Nicholas Belkin Named Inaugural Association for Information Science and Technology Fellow Award Recipient
The Association for Information Science & Technology (ASIS&T) is delighted to announce that Nicholas Belkin is the first recipient of the ASIS&T Fellow Award. This award recognizes individuals who have made substantial and sustained contributions to ASIS&T and the broader field of Information Science. ASIS&T Fellows have made a significant contribution to one or more of the following areas of information science: research, products, teaching, and service to the profession, the association, and other entities such as government, industry, etc. Fellows must uphold ethical and professional standards to be appointed and to maintain the honor.
In nominating Belkin for the award, Chirag Shah, Professor, Lab Director InfoSeeking Lab, Co-Founding Director Center for Responsibility in AI Systems & Experiences (RAISE) at University of Washington and Editor-in-Chief Information Matters stated “There are very few scholars in our field with the breadth and depth of scholarly impact that Prof. Nick Belkin has shown over his storied career spanning many decades, multiple continents, and a spectrum of challenging issues, methodologies, and outcomes. I can see no better candidate deserving the prestigious ASIS&T Fellows Award.”

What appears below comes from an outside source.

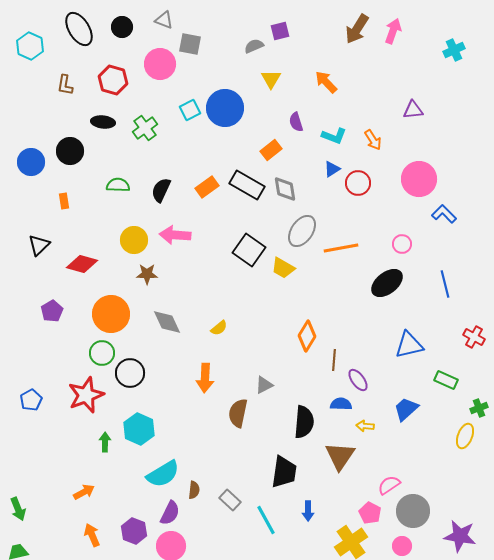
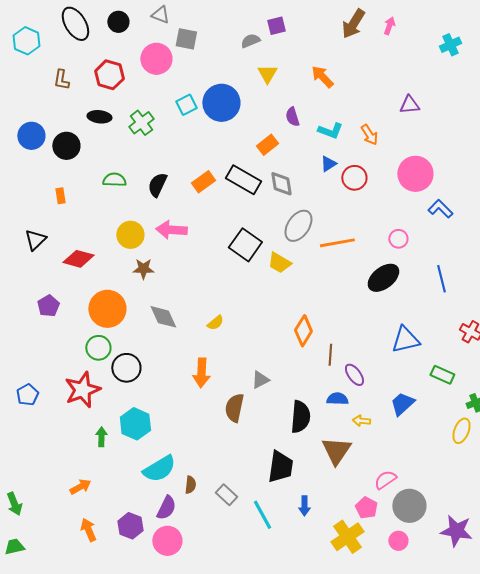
pink arrow: (393, 31) -> (389, 26), size x0.7
blue circle: (31, 162) -> (31, 136), moved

Belkin is one of the most distinguished scholars in the field of information science and technology. His groundbreaking work involving “cognitive viewpoint” in information science has been guiding scholars and practitioners working in the areas of information behavior for decades. He is the co-author of one the first books to explicitly investigate and describe the process of interactive information retrieval. In addition, Belkin has authored or co-authored over 200 journal articles, conference proceedings and book chapters, and has been identified variously as the first or second most highly cited scholar in Library and Information Science. Belkin has conducted ethnographic, sociological, behavioral, and experimental research, including twelve years in the TREC Interactive Track.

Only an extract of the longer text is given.